Diagnostic creep might occur, which could result in lowering of the high-risk threshold and a subsequent reduction in risk of transition to a full-blown psychotic disorder. Paradoxically, the introduction of a high-risk classification could reduce research in psychotic disorders because it might give a false degree of comfort with the DSM definition... On balance, since the high-risk group is heterogeneous in presentation, clinical needs, and outcome, we believe that inclusion of attenuated psychosis syndrome as a new DSM diagnosis would be premature... Moreover, the resources available to fund mental health care would be spread more thinly.

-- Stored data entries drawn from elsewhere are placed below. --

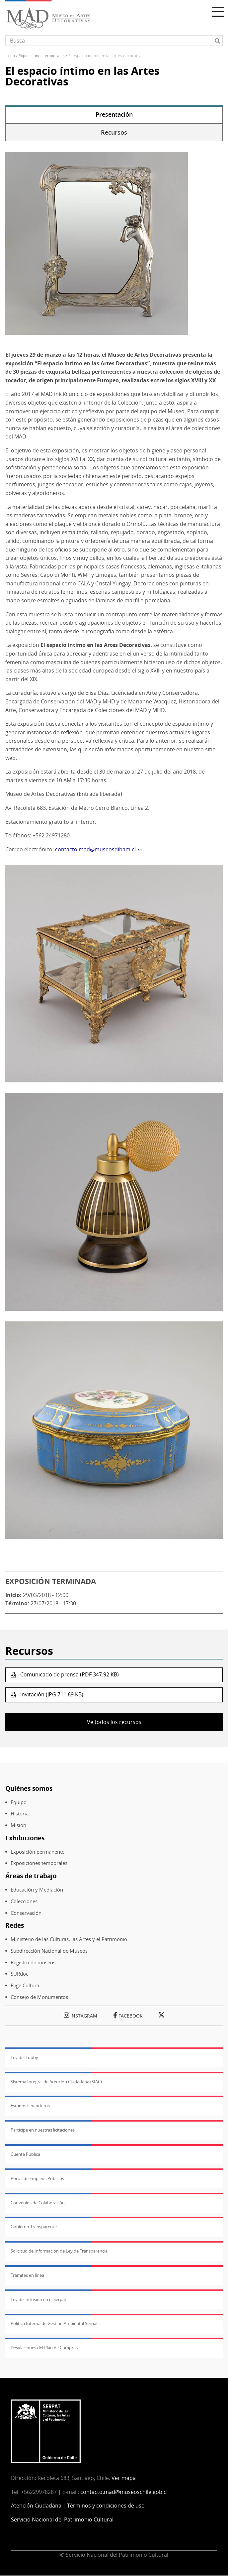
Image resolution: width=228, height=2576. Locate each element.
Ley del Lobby (24, 2057)
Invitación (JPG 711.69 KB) (51, 1694)
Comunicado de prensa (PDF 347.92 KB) (69, 1674)
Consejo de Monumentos (39, 1997)
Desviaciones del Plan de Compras (44, 2348)
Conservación (26, 1913)
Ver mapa (124, 2478)
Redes (14, 1925)
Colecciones (24, 1901)
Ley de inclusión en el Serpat (38, 2299)
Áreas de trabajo (31, 1876)
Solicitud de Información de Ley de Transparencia (59, 2251)
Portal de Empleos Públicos (37, 2178)
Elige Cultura (25, 1985)
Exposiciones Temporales (42, 56)
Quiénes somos (28, 1788)
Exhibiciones (24, 1838)
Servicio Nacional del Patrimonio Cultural (62, 2519)
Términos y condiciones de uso (106, 2505)
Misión (18, 1825)
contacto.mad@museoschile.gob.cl (124, 2492)
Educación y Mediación (37, 1890)
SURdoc (19, 1974)
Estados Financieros (30, 2106)
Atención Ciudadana (36, 2505)
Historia (20, 1813)
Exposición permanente (37, 1852)
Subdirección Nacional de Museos (49, 1951)
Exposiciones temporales (39, 1863)
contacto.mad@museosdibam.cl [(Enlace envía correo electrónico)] (98, 849)
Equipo (19, 1802)
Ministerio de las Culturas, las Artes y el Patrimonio (69, 1939)
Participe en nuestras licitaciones (43, 2130)
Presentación (114, 114)
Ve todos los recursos (114, 1722)
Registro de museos (33, 1962)
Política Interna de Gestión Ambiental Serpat (54, 2323)
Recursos (114, 132)
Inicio (10, 56)
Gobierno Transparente (34, 2227)
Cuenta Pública (25, 2154)
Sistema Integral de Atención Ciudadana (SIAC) (56, 2082)
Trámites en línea (27, 2275)
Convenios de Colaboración (38, 2203)
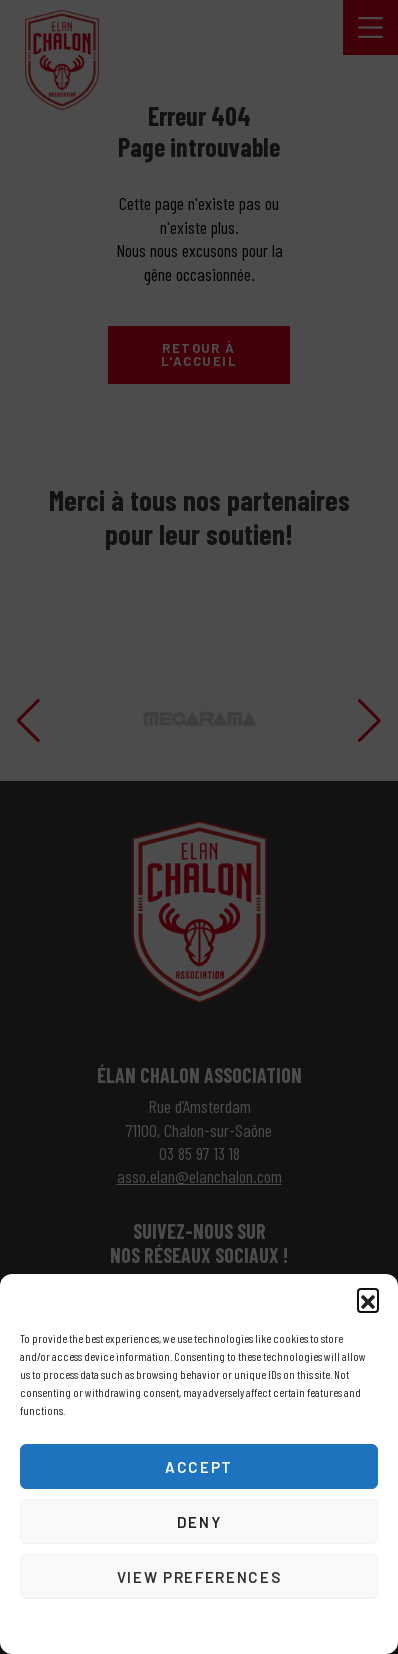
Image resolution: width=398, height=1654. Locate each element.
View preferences (199, 1577)
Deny (199, 1522)
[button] (368, 1299)
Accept (199, 1467)
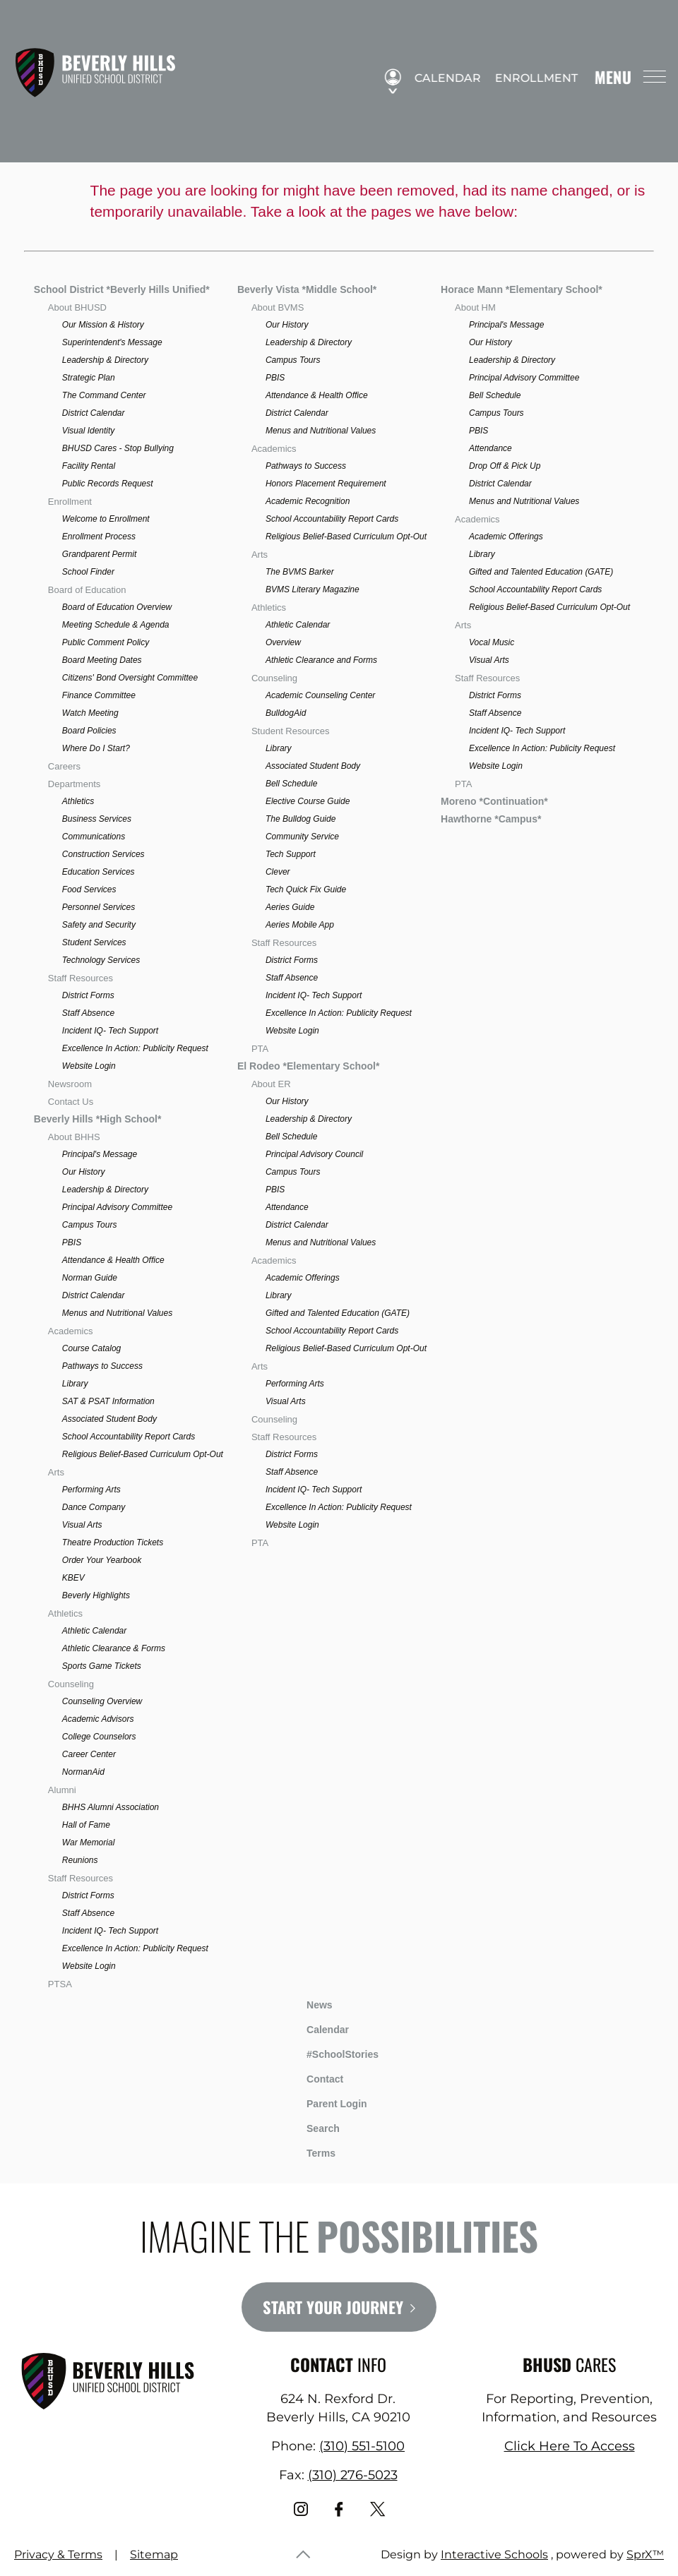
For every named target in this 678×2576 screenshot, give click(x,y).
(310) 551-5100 (362, 2446)
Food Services (89, 889)
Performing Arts (91, 1489)
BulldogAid (286, 713)
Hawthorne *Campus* (491, 819)
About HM (475, 307)
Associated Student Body (109, 1419)
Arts (56, 1472)
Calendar (442, 78)
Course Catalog (91, 1348)
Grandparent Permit (99, 554)
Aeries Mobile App (300, 925)
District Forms (88, 995)
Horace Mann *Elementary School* (521, 289)
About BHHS (74, 1137)
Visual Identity (88, 431)
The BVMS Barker (300, 572)
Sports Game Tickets (101, 1666)
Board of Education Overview (117, 607)
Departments (74, 784)
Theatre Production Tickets (112, 1542)
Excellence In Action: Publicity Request (135, 1048)
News (309, 2003)
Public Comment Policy (105, 642)
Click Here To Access (569, 2446)
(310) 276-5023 (353, 2475)
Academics (70, 1331)
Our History (83, 1172)
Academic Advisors (98, 1719)
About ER (271, 1084)
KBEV (73, 1578)
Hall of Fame (86, 1825)
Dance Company (93, 1507)
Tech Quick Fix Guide (306, 889)
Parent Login (326, 2100)
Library (75, 1384)
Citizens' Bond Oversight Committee (130, 678)
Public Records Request (107, 484)
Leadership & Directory (105, 360)
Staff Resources (80, 978)
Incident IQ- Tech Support (110, 1031)
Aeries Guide (290, 907)
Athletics (78, 801)
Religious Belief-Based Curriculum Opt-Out (142, 1454)
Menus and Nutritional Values (117, 1313)
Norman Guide (89, 1278)
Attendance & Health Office (113, 1260)
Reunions (80, 1860)
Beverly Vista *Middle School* (306, 289)
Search (312, 2126)
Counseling (71, 1684)
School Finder (88, 572)
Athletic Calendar (94, 1631)
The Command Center (104, 395)
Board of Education (87, 590)
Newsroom (70, 1084)
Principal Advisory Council (314, 1154)
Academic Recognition (308, 501)
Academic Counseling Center (320, 695)
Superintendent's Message (112, 342)
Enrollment (530, 78)
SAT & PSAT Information (108, 1401)
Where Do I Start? (96, 748)
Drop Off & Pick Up (504, 466)
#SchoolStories (332, 2054)
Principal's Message (99, 1154)
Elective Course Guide (308, 801)
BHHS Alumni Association (110, 1807)
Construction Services (103, 854)
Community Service (302, 836)
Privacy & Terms (58, 2554)
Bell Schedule (291, 784)
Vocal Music (491, 642)
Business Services (96, 819)
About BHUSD (77, 307)
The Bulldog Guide (300, 819)
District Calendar (93, 413)
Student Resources (290, 731)
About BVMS (277, 307)
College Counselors (99, 1737)
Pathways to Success (102, 1366)
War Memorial (88, 1842)
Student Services (94, 942)
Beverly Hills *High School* (98, 1119)
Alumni (62, 1790)
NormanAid (83, 1772)
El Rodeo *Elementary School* (308, 1066)
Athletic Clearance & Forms (113, 1648)
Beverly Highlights (96, 1595)
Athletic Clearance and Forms (321, 660)
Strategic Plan (88, 378)
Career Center (89, 1754)
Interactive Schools (494, 2554)
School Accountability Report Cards (128, 1437)
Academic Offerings (303, 1278)
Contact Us (70, 1101)
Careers (64, 766)
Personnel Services (98, 907)
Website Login (89, 1066)
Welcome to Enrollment (106, 519)
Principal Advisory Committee (117, 1207)
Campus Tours (89, 1225)
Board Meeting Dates (102, 660)
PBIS (71, 1242)
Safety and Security (99, 925)
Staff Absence (88, 1013)
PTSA (60, 1984)
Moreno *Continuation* (494, 801)
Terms (311, 2151)
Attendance (287, 1207)
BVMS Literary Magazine (312, 589)
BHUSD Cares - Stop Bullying (118, 448)
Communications (93, 836)
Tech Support (291, 854)
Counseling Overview (102, 1701)
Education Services (98, 872)
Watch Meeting (90, 713)
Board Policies (89, 731)
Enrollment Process (99, 536)
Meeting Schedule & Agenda (116, 625)
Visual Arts (82, 1525)
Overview (283, 642)
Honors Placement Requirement (326, 484)
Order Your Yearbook (101, 1560)
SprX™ (645, 2554)
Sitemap (154, 2554)
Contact (314, 2079)
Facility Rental (88, 466)
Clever (278, 872)
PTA (259, 1048)
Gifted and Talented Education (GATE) (338, 1313)
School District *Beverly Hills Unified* (122, 289)
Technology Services (101, 960)
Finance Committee (99, 695)
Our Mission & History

How could such a fatally flawed proposal still be in play as a serious contender for inclusion in DSM 5? It remains a great mystery why DSM 5 has been unable to off-load its worst suggestions despite their obvious risks and in the face of vigorous and almost unanimous opposition of experts in the field, mental health professionals, the press, and the public.

DSM 5 is stubbornly digging in its heals in a futile battle with its users and the public -- a battle it cannot possibly, and should not, win.

Allen Frances is a professor emeritus at Duke University and was the chairman of the DSM-IV task force.